Mobilizamos, saímos em passeata e na reitoria encontramos os companheiros secundaristas e o sindicato dos Bancários. Éramos cerca de 200 universitários para mais ou menos mil secundaristas. Entre nós da UFBA, a extrema unidade forjada na construção coletiva indicava o nosso rumo: a casa de ACM. Mas no caminho havia uma divergência, parte dos dirigentes recusou a seguir para a casa do “homem”. Enquanto gritávamos casa de ACM, outros companheiros faziam trocadilho, dizendo cassa ACM. Quando chegamos ao início da Avenida Sete de Setembro, o carro de som desviou seguindo para Praça Castro Alves.
Neste momento aconteceu algo inédito para mim. Os representantes estudantis, no intuito de cumprir a resolução do CEB, fizeram uma parede humana e paralisaram o carro de som, fiquei encarregado de subir pelos ombros anônimos de gente valorosa e anunciar em alto e bom som, de cima do carro, a decisão do CEB, convidando todos para radicalizar profundamente a democracia representativa. Naquele momento, nós não éramos mais apenas estudantes, tornamo-nos a consolidação viva de uma opinião política, uma base social que teimava em avançar.

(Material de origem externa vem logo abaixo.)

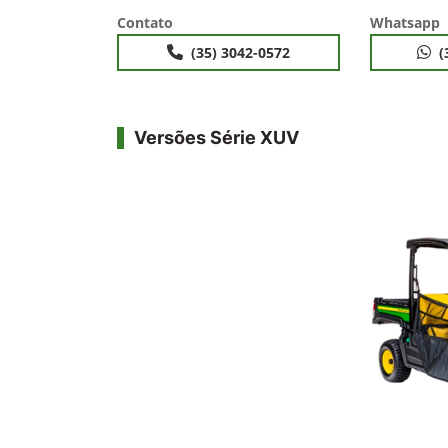
Contato
Whatsapp
(35) 3042-0572
(
Versões Série XUV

E assim mudamos o rumo do carro de som, da passeata, só não sabíamos que mudaríamos o rumo da história. Voltamos pela Avenida Carlos Gomes e na esquina da Casa D’talia, encontramos o pelotão de choque determinado a impedir o nosso trajeto. Não demorou a que bombas de efeito moral, gás lacrimogêneo, cassetetes e balas de borracha batessem duramente na nossa moral juvenil. Nós recuamos com muitos feridos, outros completamente abalados, a maioria desesperados. Reagrupamos na Praça da Piedade e fizemos uma assembleia relâmpago. Decidimos, ali mesmo na rua, chamar uma plenária popular, sindical estudantil para o dia seguinte, sexta-feira, dia 11 de maio, na sede do DCE-UFBA.
O que o Estado policial e repressivo não esperava, era que o anseio de liberdade que pulsava em nossos corações fosse algo contagioso, que mesmo não tendo nada com o que resistir, além da força das nossas ideias e a entrega generosa dos nossos corpos para a luta, nós continuássemos de cabeça erguida. Eles se esqueceram de nos perguntar: quem são vocês? E nisso eles erraram! Porque se tivessem perguntado antes de atirar, cada um de nós responderia em alto e bom som: “SOU ESTUDANTE!”